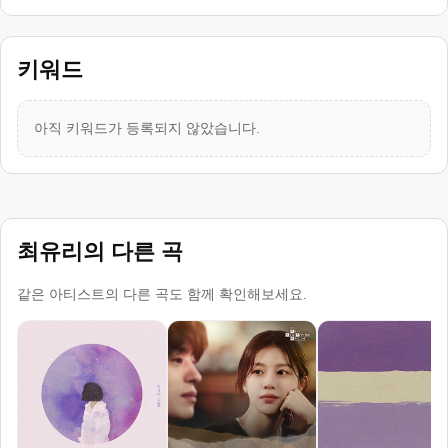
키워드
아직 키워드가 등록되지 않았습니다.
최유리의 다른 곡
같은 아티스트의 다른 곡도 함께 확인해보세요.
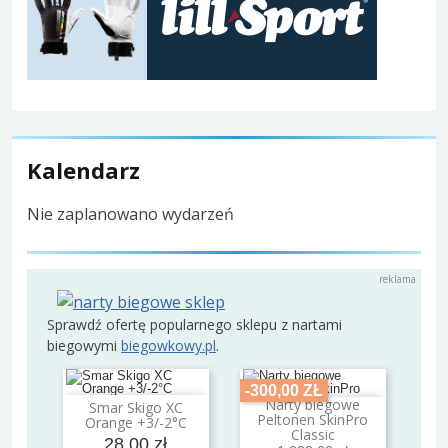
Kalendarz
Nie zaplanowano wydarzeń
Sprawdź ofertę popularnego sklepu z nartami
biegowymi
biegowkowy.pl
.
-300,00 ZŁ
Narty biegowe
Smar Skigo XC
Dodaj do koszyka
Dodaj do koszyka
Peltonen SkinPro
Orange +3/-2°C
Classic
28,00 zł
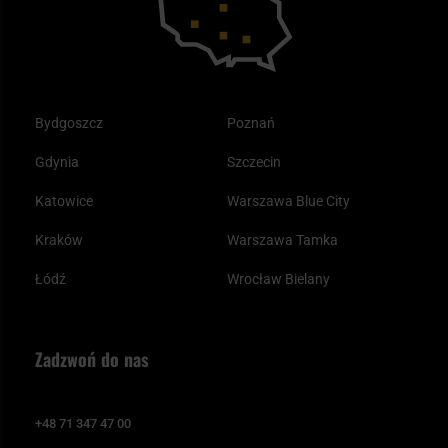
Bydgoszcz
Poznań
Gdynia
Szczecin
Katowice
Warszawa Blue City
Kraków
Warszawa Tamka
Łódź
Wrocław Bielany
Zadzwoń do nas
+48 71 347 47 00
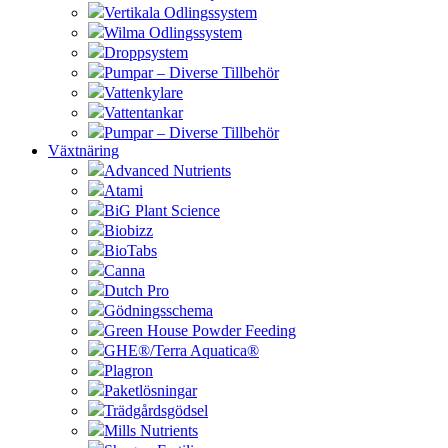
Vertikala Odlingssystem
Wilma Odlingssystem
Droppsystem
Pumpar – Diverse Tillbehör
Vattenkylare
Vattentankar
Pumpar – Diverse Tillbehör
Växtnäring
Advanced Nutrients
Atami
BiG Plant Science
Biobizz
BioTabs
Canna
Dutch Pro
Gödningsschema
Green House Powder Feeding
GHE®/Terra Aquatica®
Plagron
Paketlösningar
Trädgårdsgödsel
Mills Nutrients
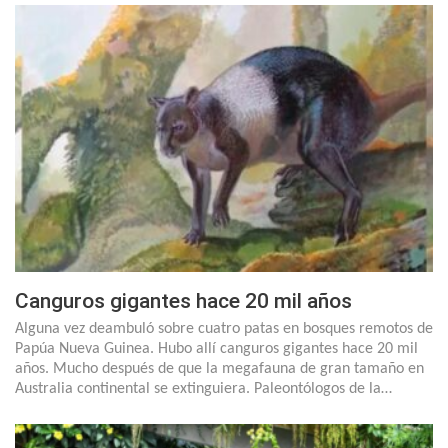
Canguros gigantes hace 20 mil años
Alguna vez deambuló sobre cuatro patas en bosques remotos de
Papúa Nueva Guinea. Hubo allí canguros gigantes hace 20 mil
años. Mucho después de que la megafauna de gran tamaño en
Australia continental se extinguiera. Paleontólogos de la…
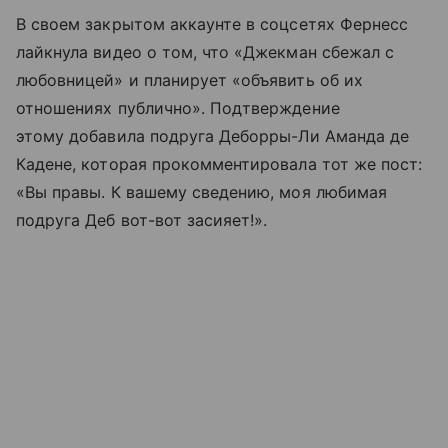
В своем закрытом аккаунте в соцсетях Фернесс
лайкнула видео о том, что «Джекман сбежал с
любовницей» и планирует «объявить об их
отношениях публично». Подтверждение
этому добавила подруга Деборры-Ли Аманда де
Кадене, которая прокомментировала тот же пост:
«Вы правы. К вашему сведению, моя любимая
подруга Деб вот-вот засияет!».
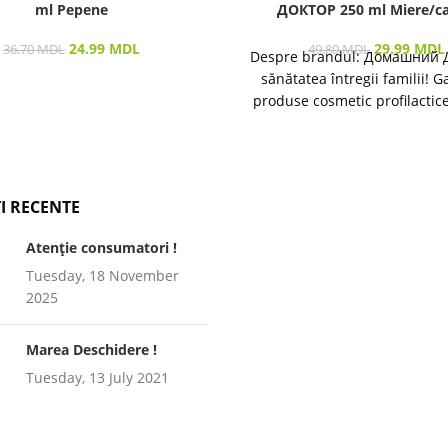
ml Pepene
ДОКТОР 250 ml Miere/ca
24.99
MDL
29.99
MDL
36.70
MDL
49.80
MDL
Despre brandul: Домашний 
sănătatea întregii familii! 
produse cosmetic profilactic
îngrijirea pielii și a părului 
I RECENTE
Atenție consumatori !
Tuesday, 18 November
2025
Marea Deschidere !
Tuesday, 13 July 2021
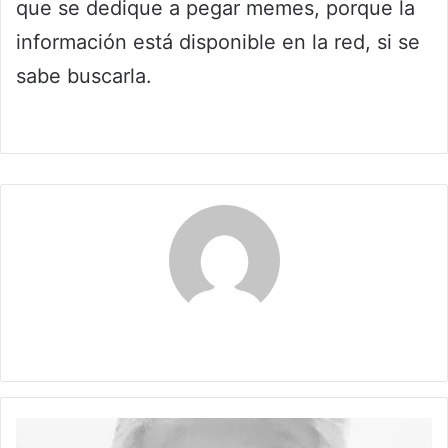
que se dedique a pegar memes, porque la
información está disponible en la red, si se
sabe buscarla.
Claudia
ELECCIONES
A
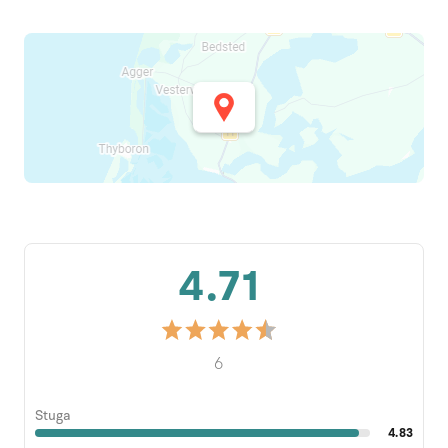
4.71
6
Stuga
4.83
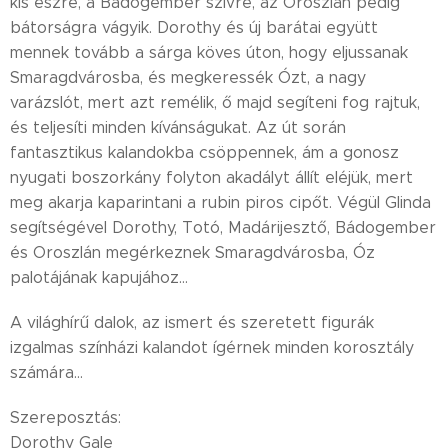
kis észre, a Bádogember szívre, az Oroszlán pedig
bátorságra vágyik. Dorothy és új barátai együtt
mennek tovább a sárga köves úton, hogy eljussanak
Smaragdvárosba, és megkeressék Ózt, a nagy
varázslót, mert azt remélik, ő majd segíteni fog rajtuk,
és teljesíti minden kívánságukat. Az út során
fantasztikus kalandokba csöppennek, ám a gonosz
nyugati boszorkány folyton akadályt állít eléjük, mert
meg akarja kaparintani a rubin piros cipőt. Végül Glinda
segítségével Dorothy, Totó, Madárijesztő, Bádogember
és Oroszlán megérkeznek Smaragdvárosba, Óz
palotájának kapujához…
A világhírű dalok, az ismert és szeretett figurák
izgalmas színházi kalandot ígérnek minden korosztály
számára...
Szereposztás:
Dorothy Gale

* * * *

Once the line with "Trädgårdsgödsel" has been found above, output that line and every later line exactly, stopping after the line with "segítségével Dorothy, Totó, Madárijesztő, Bádogember", and omit the pictures.

» **Written answer**
Trädgårdsgödsel
Mills Nutrients
Canguros gigantes hace 20 mil años
Alguna vez deambuló sobre cuatro patas en bosques remotos de
Papúa Nueva Guinea. Hubo allí canguros gigantes hace 20 mil
años. Mucho después de que la megafauna de gran tamaño en
Australia continental se extinguiera. Paleontólogos de la…
В своем закрытом аккаунте в соцсетях Фернесс
лайкнула видео о том, что «Джекман сбежал с
любовницей» и планирует «объявить об их
отношениях публично». Подтверждение
этому добавила подруга Деборры-Ли Аманда де
Кадене, которая прокомментировала тот же пост:
«Вы правы. К вашему сведению, моя любимая
подруга Деб вот-вот засияет!».
ml Pepene
ДОКТОР 250 ml Miere/ca
24.99
MDL
29.99
MDL
36.70
MDL
49.80
MDL
Despre brandul: Домашний 
sănătatea întregii familii! 
produse cosmetic profilactic
îngrijirea pielii și a părului 
I RECENTE
Atenție consumatori !
Tuesday, 18 November
2025
Marea Deschidere !
Tuesday, 13 July 2021
que se dedique a pegar memes, porque la
información está disponible en la red, si se
sabe buscarla.
Claudia
ELECCIONES
A
4.71
6
Stuga
4.83
kis észre, a Bádogember szívre, az Oroszlán pedig
bátorságra vágyik. Dorothy és új barátai együtt
mennek tovább a sárga köves úton, hogy eljussanak
Smaragdvárosba, és megkeressék Ózt, a nagy
varázslót, mert azt remélik, ő majd segíteni fog rajtuk,
és teljesíti minden kívánságukat. Az út során
fantasztikus kalandokba csöppennek, ám a gonosz
nyugati boszorkány folyton akadályt állít eléjük, mert
meg akarja kaparintani a rubin piros cipőt. Végül Glinda
segítségével Dorothy, Totó, Madárijesztő, Bádogember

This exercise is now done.